Bennwitz wandte sich wieder seinen Leuten zu, aber während er instruierte, hörte er beständig, wie Exzellenz sich mit seinem Adjutanten, dem Herrn Oberst und dem Herrn Major hinter seinem Rücken über seine Glatze unterhielt, und zuweilen hörte er sie auch lachen. Das machte ihn von Minute zu Minute unruhiger und nervöser, er hörte mit einem Ohr zu Exzellenz hin, mit dem andern auf seine Leute, und so kam, was kommen mußte. Er verlor den Faden, er stellte miserable Fragen und erhielt auf diese zuerst sehr schlechte und dann plötzlich gar keine Antworten mehr. Und gerade, als das Wissen seiner Leute vollständig zu Ende war, sagte Exzellenz: „So nun wollen wir uns einmal die Instruktion anhören.”

Der Augenblick ist ja so glänzend und so günstig wie nur irgend möglich gewählt, dachte Bennwitz. Vor einer Viertelstunde hätte ich noch das größte Lob geerntet, aber jetzt?

„Bitte, Herr Leutnant, fragen Sie weiter.”

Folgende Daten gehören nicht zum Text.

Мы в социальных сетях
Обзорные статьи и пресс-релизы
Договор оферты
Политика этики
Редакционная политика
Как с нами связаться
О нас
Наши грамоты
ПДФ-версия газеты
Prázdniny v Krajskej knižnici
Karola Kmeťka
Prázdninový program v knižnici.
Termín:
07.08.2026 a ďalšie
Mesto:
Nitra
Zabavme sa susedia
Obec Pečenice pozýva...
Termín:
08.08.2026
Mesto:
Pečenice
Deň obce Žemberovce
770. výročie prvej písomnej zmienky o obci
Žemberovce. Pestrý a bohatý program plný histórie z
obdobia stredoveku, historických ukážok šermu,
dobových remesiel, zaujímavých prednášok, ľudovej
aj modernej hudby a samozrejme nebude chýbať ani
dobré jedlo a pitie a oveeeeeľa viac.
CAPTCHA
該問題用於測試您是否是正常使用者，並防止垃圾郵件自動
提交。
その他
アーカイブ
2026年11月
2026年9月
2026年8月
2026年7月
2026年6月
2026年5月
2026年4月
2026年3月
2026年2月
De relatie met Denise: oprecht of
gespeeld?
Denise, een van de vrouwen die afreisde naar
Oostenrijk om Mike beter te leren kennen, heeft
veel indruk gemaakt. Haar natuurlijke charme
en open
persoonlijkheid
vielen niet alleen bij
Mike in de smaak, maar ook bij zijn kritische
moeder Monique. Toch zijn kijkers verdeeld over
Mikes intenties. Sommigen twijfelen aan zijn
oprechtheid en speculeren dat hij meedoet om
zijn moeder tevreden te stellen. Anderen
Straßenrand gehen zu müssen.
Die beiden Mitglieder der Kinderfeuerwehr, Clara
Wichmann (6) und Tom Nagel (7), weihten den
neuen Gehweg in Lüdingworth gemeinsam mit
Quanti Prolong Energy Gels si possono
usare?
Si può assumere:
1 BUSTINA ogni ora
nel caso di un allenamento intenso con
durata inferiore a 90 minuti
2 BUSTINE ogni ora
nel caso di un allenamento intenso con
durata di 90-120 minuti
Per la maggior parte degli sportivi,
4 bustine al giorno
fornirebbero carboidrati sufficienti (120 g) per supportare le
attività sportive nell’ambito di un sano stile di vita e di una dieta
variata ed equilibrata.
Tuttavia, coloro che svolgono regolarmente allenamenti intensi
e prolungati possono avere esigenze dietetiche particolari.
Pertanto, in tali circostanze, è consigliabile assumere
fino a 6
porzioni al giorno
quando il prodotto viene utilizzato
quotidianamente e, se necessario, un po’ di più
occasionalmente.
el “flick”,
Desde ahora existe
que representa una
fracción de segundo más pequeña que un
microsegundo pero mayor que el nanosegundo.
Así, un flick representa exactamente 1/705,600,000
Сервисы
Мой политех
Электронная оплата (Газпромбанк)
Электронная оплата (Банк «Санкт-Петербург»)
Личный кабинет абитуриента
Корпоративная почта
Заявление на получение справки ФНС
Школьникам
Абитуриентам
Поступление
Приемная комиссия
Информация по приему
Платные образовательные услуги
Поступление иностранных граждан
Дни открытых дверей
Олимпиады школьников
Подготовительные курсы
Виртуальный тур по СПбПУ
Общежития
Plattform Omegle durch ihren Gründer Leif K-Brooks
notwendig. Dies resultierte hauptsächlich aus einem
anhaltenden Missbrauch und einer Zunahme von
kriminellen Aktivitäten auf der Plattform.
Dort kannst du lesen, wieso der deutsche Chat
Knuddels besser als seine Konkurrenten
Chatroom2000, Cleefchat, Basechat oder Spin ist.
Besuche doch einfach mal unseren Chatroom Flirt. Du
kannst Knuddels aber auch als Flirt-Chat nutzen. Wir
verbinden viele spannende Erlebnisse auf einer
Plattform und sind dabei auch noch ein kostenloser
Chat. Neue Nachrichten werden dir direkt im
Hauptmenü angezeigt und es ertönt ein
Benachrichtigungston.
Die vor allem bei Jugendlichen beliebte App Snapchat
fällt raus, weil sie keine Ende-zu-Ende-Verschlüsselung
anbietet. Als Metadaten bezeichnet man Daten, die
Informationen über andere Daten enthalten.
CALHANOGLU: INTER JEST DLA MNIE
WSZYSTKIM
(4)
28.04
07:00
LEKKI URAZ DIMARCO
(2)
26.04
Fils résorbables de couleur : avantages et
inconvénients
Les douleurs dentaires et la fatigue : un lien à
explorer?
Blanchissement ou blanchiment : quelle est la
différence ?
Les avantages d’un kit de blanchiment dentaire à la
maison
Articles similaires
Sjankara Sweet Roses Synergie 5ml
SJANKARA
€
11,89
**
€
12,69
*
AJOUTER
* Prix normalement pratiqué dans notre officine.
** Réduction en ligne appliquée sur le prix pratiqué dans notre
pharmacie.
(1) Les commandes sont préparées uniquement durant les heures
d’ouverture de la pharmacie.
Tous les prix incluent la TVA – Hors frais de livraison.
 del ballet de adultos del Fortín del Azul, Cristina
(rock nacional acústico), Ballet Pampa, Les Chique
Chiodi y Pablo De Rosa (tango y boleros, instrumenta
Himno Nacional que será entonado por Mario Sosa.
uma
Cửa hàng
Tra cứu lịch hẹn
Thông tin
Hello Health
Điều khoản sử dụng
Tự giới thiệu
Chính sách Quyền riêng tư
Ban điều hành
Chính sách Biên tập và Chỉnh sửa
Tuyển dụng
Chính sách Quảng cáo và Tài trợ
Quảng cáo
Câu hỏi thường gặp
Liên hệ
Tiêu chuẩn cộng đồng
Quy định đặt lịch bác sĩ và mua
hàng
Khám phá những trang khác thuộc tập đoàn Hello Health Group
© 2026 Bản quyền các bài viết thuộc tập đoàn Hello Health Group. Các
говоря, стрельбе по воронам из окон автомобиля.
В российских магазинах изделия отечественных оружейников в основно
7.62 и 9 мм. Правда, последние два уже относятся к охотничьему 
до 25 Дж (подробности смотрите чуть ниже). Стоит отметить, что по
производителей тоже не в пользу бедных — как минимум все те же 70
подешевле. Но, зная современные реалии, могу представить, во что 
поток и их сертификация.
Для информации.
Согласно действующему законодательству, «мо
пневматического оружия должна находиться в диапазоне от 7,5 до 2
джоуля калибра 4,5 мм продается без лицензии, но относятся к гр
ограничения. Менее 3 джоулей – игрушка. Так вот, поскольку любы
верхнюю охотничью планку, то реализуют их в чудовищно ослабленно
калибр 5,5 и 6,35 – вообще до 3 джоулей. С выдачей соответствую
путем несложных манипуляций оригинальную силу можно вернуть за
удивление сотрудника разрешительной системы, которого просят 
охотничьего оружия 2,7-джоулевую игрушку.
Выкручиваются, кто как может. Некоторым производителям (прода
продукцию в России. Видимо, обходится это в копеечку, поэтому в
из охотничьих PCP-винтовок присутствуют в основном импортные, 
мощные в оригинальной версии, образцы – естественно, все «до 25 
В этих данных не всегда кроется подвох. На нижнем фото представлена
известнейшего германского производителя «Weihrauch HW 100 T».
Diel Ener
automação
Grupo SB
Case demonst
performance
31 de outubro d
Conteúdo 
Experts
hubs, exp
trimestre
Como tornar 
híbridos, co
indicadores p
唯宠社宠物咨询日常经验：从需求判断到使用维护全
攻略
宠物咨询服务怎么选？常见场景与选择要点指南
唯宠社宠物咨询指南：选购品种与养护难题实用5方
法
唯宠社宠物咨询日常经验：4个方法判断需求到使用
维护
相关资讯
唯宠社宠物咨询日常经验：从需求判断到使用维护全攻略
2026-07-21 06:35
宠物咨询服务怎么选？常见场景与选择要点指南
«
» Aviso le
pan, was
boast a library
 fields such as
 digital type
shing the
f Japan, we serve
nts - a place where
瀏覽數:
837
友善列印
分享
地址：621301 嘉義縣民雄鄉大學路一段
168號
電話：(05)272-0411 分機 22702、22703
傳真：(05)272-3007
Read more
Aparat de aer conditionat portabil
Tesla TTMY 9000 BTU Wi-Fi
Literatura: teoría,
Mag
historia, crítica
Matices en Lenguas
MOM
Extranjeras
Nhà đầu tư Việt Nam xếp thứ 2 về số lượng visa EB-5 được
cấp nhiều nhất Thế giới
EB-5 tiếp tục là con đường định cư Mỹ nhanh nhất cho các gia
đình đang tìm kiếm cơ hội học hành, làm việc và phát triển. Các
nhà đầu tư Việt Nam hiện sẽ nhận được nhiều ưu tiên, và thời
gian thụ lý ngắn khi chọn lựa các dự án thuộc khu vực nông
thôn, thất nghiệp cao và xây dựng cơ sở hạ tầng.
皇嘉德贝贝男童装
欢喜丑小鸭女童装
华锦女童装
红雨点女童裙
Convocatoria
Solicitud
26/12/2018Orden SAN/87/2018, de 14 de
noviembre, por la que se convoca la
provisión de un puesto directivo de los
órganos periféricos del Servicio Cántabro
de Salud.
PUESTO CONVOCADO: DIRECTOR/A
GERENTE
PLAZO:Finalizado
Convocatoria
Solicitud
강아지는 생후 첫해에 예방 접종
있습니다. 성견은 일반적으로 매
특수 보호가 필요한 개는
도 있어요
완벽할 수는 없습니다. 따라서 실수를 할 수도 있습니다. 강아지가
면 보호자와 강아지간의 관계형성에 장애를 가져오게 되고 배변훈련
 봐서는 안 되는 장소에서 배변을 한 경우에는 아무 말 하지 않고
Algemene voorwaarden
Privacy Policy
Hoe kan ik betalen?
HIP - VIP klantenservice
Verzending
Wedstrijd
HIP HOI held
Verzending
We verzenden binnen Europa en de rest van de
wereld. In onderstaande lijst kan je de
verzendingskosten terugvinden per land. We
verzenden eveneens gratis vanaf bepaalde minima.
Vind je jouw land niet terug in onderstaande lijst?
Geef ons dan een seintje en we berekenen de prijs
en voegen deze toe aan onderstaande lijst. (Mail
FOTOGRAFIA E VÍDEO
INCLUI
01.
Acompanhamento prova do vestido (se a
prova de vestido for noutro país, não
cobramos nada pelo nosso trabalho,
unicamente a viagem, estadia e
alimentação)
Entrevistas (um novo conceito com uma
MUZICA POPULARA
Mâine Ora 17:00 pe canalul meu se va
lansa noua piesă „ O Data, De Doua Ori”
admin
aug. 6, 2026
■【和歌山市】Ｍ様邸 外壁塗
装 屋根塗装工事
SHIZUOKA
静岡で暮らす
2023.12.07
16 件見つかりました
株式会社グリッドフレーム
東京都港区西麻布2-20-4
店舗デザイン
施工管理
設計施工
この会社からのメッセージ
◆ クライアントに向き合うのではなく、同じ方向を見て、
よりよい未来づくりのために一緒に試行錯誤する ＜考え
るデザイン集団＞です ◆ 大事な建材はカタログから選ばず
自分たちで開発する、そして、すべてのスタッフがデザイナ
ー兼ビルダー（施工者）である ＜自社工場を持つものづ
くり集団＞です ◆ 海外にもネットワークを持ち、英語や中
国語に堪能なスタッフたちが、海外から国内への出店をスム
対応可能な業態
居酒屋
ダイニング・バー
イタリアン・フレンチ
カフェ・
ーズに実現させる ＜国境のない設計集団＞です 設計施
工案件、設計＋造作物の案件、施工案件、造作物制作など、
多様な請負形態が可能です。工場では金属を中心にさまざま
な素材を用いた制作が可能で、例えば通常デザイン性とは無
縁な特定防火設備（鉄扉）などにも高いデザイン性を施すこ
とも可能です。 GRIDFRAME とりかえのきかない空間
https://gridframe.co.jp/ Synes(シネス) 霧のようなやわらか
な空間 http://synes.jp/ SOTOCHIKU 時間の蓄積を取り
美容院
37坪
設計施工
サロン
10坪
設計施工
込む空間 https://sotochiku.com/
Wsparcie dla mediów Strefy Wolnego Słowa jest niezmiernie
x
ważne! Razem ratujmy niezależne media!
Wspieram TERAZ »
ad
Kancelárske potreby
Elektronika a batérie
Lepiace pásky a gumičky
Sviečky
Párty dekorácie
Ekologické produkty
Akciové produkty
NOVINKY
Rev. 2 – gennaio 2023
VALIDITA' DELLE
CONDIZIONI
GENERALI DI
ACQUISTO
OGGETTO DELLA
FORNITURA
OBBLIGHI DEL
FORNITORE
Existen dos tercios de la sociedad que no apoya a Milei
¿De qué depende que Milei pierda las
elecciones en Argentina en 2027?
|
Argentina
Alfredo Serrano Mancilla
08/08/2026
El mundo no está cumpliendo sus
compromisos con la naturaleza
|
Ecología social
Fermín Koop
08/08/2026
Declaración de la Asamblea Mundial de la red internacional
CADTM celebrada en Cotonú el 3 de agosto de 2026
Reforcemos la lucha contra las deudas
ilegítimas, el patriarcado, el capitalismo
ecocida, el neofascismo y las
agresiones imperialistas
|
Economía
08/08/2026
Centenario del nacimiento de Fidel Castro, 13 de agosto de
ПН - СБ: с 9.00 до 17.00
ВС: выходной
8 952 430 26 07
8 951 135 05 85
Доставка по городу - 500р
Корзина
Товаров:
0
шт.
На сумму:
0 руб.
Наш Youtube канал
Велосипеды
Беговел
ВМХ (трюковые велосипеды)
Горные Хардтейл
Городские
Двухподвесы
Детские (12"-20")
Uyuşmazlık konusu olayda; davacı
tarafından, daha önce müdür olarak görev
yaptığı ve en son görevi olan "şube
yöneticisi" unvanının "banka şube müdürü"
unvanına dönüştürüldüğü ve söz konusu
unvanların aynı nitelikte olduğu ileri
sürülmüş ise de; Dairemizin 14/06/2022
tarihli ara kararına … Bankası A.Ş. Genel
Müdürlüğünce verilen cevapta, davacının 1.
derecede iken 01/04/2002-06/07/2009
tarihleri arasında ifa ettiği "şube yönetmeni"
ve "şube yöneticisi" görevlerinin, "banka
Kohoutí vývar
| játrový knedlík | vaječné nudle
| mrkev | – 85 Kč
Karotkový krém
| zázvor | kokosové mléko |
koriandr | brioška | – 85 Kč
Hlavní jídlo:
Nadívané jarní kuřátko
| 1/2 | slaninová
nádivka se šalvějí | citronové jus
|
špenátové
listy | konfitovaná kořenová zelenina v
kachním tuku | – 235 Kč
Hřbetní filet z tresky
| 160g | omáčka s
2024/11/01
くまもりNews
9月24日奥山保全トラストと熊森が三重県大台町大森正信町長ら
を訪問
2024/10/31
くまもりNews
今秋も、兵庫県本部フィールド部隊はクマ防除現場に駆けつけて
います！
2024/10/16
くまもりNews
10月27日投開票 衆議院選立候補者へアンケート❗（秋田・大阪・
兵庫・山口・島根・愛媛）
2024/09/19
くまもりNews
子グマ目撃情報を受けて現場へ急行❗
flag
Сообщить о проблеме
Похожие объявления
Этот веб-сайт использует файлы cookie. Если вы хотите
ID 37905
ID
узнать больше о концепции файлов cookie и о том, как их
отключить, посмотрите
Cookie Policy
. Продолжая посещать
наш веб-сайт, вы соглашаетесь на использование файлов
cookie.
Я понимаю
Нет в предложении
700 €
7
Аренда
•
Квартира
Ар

Aber ihm fiel absolut keine Frage mehr ein, und als er endlich darauf los fragte, nur um überhaupt etwas zu fragen, war es so töricht, daß Exzellenz nach kurzem Besinnen sagte: „Die Frage könnte selbst ich nicht beantworten.”

Ich auch nicht, dachte Bennwitz, und das Endresultat war, daß er sich mit seinen Leuten bis auf die Knochen der Unsterblichkeit blamierte. Und dieser Blamage folgte eine Kritik, die an Deutlichkeit und Grobheit nichts zu wünschen übrig ließ. Bennwitz tobte beinahe vor Wut, er beherrschte den Stoff ebenso vollständig wie seine Leute, und wenn er jetzt dennoch so schlecht abgeschnitten hatte, so lag das lediglich daran, daß Exzellenz ihn durch die zahllosen Fragen nach seiner Glatze einfach mehr als nervös gemacht hatte.

So geht's nicht weiter, schwur sich Bennwitz. Entweder schaff' ich mir jetzt trotz meiner Jugend einen künstlichen Haarwuchs an, der den Neid und die Bewunderung der besitzlosen Klasse erregen soll, oder aber ich werde von heute an jedem Menschen, der eine Anspielung auf meine Kahlköpfigkeit macht, derartig sacksiedegrob, daß ihm die Augen übergehen. Und ob es sich da um einen Vorgesetzten oder um sonst irgend jemanden handelt, ist mir ganz gleichgültig.

Er hatte seine Leute entlassen und schloß sich nun dem Gefolge Seiner Exzellenz an, der sich jetzt bei einer anderen Kompagnie etwas vorinstruieren ließ. Da trat plötzlich der Generalstabs-Offizier Seiner Exzellenz auf Bennwitz zu und ging mit diesem etwas beiseite:

„Sie, Bennwitz, ich will Ihnen mal einen guten Rat geben, denn ich merke Ihnen an, wie Sie sich ärgern, und ich fühl' Ihnen das vollständig nach. Mir ist es in früheren Jahren genau ebenso gegangen wie Ihnen, durch ein Wunder sind mir die Haare wieder gewachsen, aber früher habe ich dasselbe an törichten Fragen aushalten müssen wie Sie. Auch ich wußte mir nicht mehr zu helfen, da kam mir eines Tages ein rettender Gedanke, und wenn einer mir sagte: ,Aber Sie haben ja eine Glatze?' Dann entgegnete ich: ,Aber selbstverständlich. Die kommt von dem vielen Nachdenken, oder haben Sie schon einmal einen Ochsen gesehen, der eine Glatze hat?' wenn diese Antwort auch nicht gerade übertrieben höflich ist, so ist sie auch nicht gerade grob, und vor allen Dingen sind die Frager dann auf den Mund geschlagen und schweigen still. Versuchen Sie es damit, Sie werden sehen, bald fragt Sie kein Mensch mehr. Probieren Sie es einmal mit meiner Antwort.”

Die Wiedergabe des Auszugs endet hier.